Transcribed page contents:
* * *

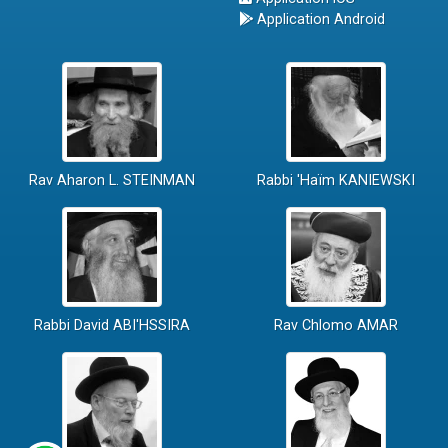
Application Android
Rav Aharon L. STEINMAN
Rabbi 'Haïm KANIEWSKI
Rabbi David ABI'HSSIRA
Rav Chlomo AMAR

* * *

→ **Task to carry out**: Check each line of the entries above, and show every one holding the word "Rabbi".

→ **Answer box**:
Rabbi 'Haïm KANIEWSKI
Rabbi David ABI'HSSIRA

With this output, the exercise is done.